This vignette can be referred to by citing the package:

- Makowski, D., Ben-Shachar, M. S., \& Lüdecke, D. (2019). *bayestestR: Describing Effects and their Uncertainty, Existence and Significance within the Bayesian Framework*. Journal of Open Source Software, 4(40), 1541. https://doi.org/10.21105/joss.01541

---

# Effect Point-Estimates in the Bayesian Framework


## Introduction 

One of the main difference between the Bayesian and the frequentist frameworks is that the former returns a probability distribution of each effect (*i.e.*, parameter of interest of a model, such as a regression slope) instead of a single value. However, there is still a need and demand, for reporting or use in further analysis, for a single value (**point-estimate**) that best characterise the underlying posterior distribution.

There are three main indices used in the literature for effect estimation: the **mean**, the **median** or the **MAP** (Maximum A Posteriori) estimate (roughly corresponding to the mode (the "peak") of the distribution). Unfortunately, there is no consensus about which one to use, as no systematic comparison has ever been done.

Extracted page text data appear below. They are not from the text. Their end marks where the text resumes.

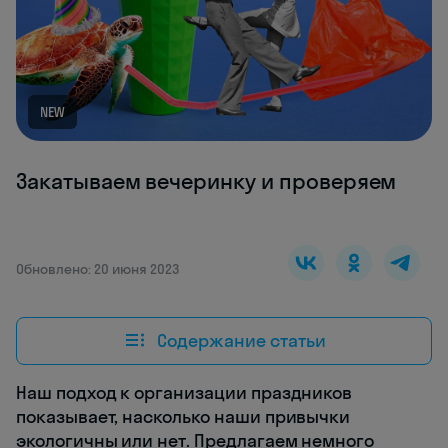
NEW
Закатываем вечеринку и проверяем
Обновлено: 20 июня 2023
Содержание статьи
Наш подход к организации праздников
показывает, насколько наши привычки
экологичны или нет. Предлагаем немного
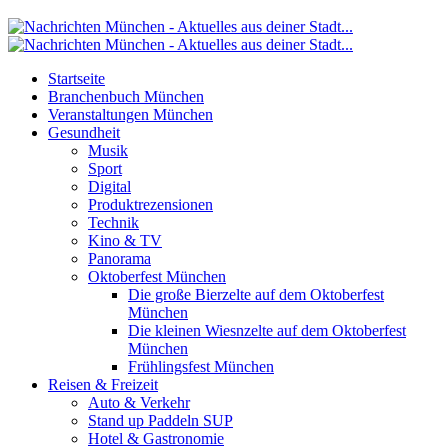
Startseite
Branchenbuch München
Veranstaltungen München
Gesundheit
Musik
Sport
Digital
Produktrezensionen
Technik
Kino & TV
Panorama
Oktoberfest München
Die große Bierzelte auf dem Oktoberfest
München
Die kleinen Wiesnzelte auf dem Oktoberfest
München
Frühlingsfest München
Reisen & Freizeit
Auto & Verkehr
Stand up Paddeln SUP
Hotel & Gastronomie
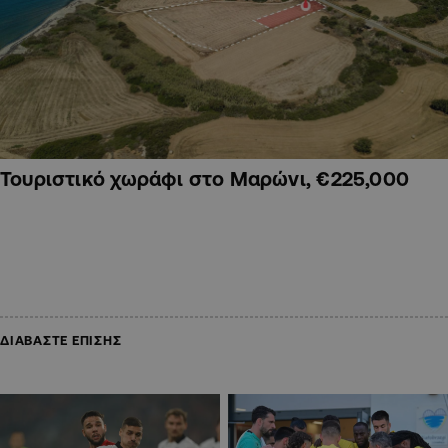
Τουριστικό χωράφι στο Μαρώνι, €225,000
ΔΙΑΒΑΣΤΕ ΕΠΙΣΗΣ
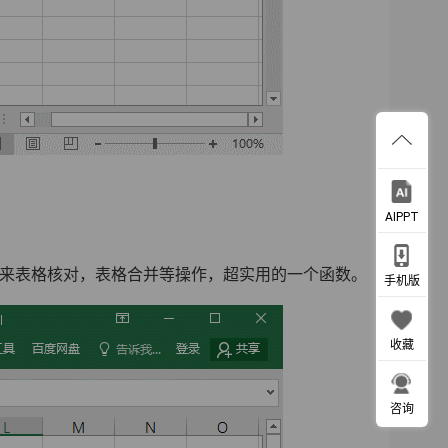
AIPPT
找，还可以用来表格核对，表格合并等操作，超实用的一个函数。
手机版
收藏
咨询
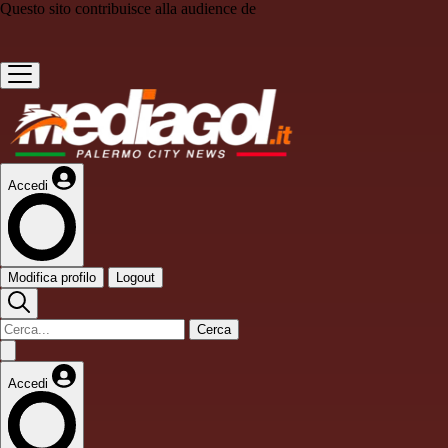
Questo sito contribuisce alla audience de
Accedi
Modifica profilo
Logout
Cerca
Accedi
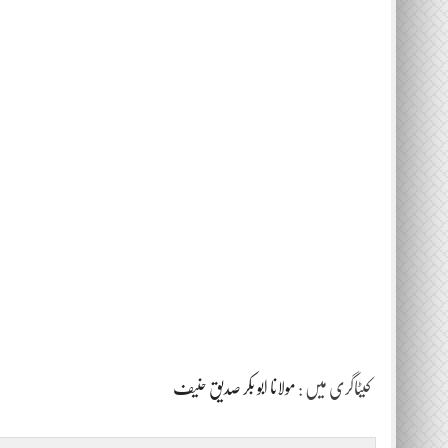
کیٹاگری میں :
مولانا ابو بکر صدیق حنیف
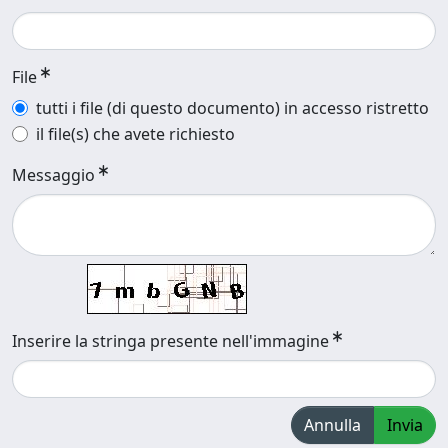
File
tutti i file (di questo documento) in accesso ristretto
il file(s) che avete richiesto
Messaggio
Inserire la stringa presente nell'immagine
Annulla
Invia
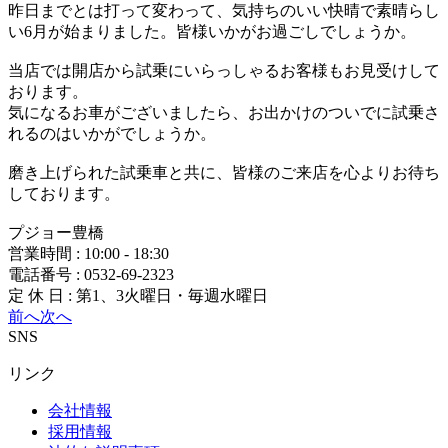
昨日までとは打って変わって、気持ちのいい快晴で素晴らし
い6月が始まりました。皆様いかがお過ごしでしょうか。
当店では開店から試乗にいらっしゃるお客様もお見受けして
おります。
気になるお車がございましたら、お出かけのついでに試乗さ
れるのはいかがでしょうか。
磨き上げられた試乗車と共に、皆様のご来店を心よりお待ち
しております。
プジョー豊橋
営業時間 : 10:00 - 18:30
電話番号 : 0532-69-2323
定 休 日 : 第1、3火曜日・毎週水曜日
前へ
次へ
SNS
リンク
会社情報
採用情報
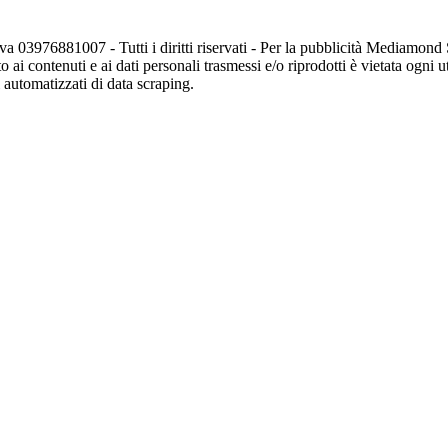
va 03976881007 - Tutti i diritti riservati - Per la pubblicità Mediamon
o ai contenuti e ai dati personali trasmessi e/o riprodotti è vietata ogni 
zi automatizzati di data scraping.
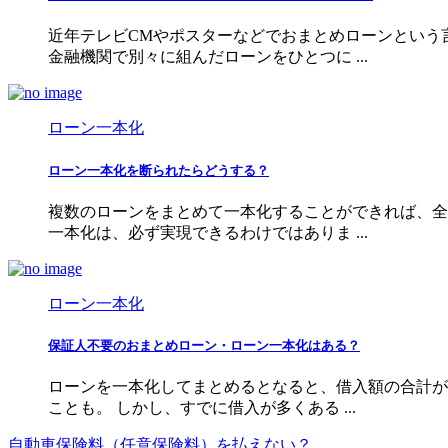
近年テレビCMやポスターなどでおまとめローンという
金融機関で別々に組んだローンをひとつに ...
ローン一本化
ローン一本化を断られたらどうする？
複数のローンをまとめて一本化することができれば、全
一本化は、必ず実現できるわけではありま ...
ローン一本化
保証人不要のおまとめローン・ローン一本化はある？
ローンを一本化してまとめるとなると、借入額の合計が
ことも。 しかし、すでに借入が多くある ...
自動車保険料（任意保険料）を払えない？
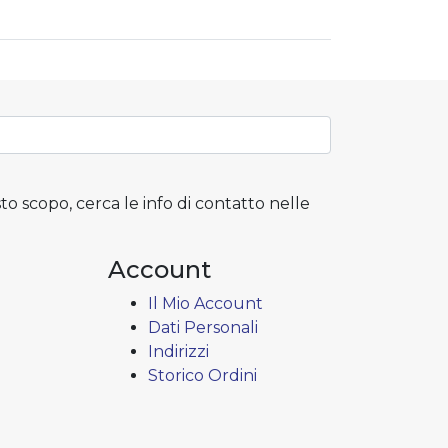
to scopo, cerca le info di contatto nelle
Account
Il Mio Account
Dati Personali
Indirizzi
Storico Ordini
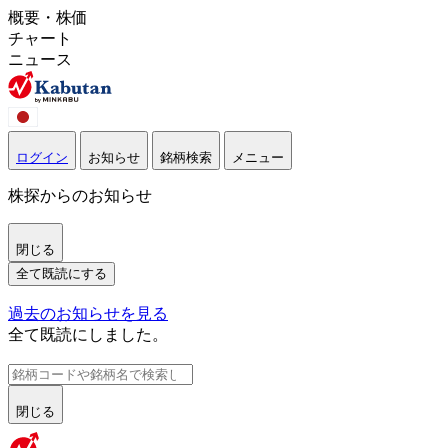
概要・株価
チャート
ニュース
ログイン
お知らせ
銘柄検索
メニュー
株探からのお知らせ
閉じる
全て既読にする
過去のお知らせを見る
全て既読にしました。
閉じる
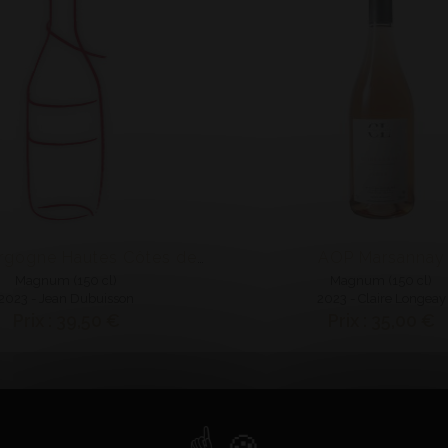
AOP Marsannay
AOP Bourgogne Hautes Côtes de Nuits
Magnum (150 cl)
Magnum (150 cl)
2023 - Jean Dubuisson
2023 - Claire Longeay
Prix : 39,50 €
Prix : 35,00 €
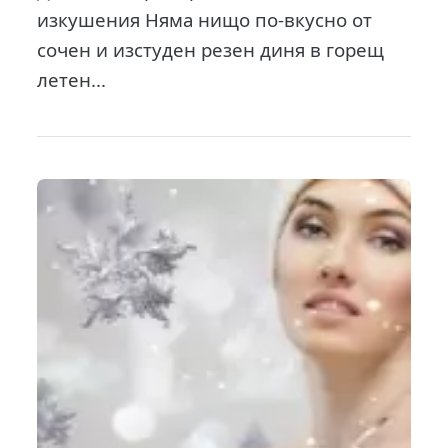
изкушения Няма нищо по-вкусно от
сочен и изстуден резен диня в горещ
летен...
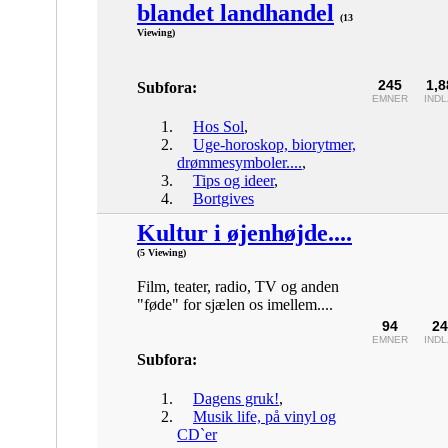
blandet landhandel
(13
Viewing)
245
1,8
Subfora:
EMNER
IND
Hos Sol
,
Uge-horoskop, biorytmer,
drømmesymboler....
,
Tips og ideer
,
Bortgives
Kultur i øjenhøjde....
(5 Viewing)
Film, teater, radio, TV og anden
"føde" for sjælen os imellem....
94
24
EMNER
IND
Subfora:
Dagens gruk!
,
Musik life, på vinyl og
CD`er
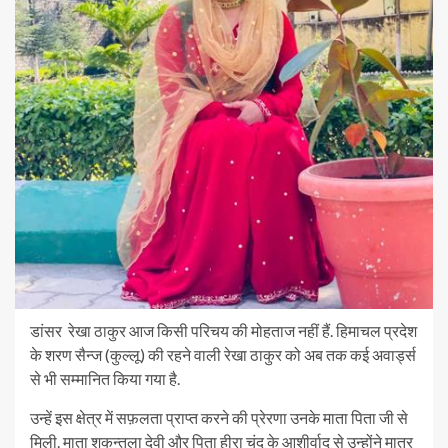
डांसर रेखा ठाकुर आज किसी परिचय की मोहताज नहीं हैं. हिमाचल प्रदेश
के शरण सैन्ज (कुल्लू) की रहने वाली रेखा ठाकुर को अब तक कई अवार्ड्स
से भी सम्मानित किया गया है.
उन्हें इस क्षेत्र में सफ़लता प्राप्त करने की प्रेरणा उनके माता पिता जी से
मिली. माता शकुन्तला देवी और पिता हीरा चंद के आशीर्वाद से उन्होंने मात्र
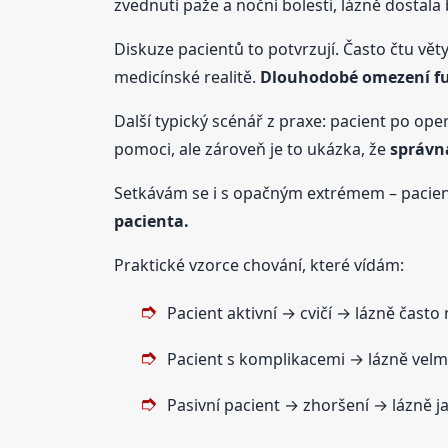
zvednutí paže a noční bolesti, lázně dostal
Diskuze pacientů to potvrzují. Často čtu věty
medicínské realitě.
Dlouhodobé omezení fun
Další typický scénář z praxe: pacient po op
pomoci, ale zároveň je to ukázka, že
správn
Setkávám se i s opačným extrémem – pacient 
pacienta.
Praktické vzorce chování, které vídám:
Pacient aktivní → cvičí → lázně často
Pacient s komplikacemi → lázně vel
Pasivní pacient → zhoršení → lázně j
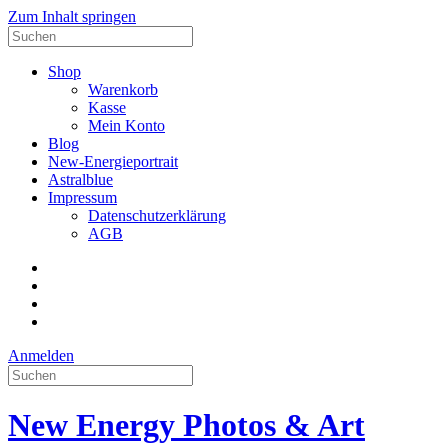
Zum Inhalt springen
Suche
nach:
Shop
Warenkorb
Kasse
Mein Konto
Blog
New-Energieportrait
Astralblue
Impressum
Datenschutzerklärung
AGB
Facebook
Datenschutzerklärung
Impressum
AGB
Anmelden
Suche
nach:
New Energy Photos & Art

In the present work, we will compare these three point-estimates of effect between themselves, as well as with the widely known **beta**, extracted from a comparable frequentist model. With this comparison, we expect to draw bridges and relationships between the two frameworks, helping and easing the transition for the public.


## Experiment 1: Relationship with Error (Noise) and Sample Size


### Methods


The simulation aimed at modulating the following characteristics:

- **Model type**: linear or logistic.
- **"True" effect** (original regression coefficient from which data is drawn): Can be 1 or 0 (no effect).
- **Sample size**: From 20 to 100 by steps of 10.
- **Error**: Gaussian noise applied to the predictor with SD uniformly spread between 0.33 and 6.66 (with 1000 different values).

We generated a dataset for each combination of these characteristics, resulting in a total of `2 * 2 * 9 * 1000 = 36000` Bayesian and frequentist models. The code used for generation is avaible [here](https://easystats.github.io/circus/articles/bayesian_indices.html) (please note that it takes usually several days/weeks to complete).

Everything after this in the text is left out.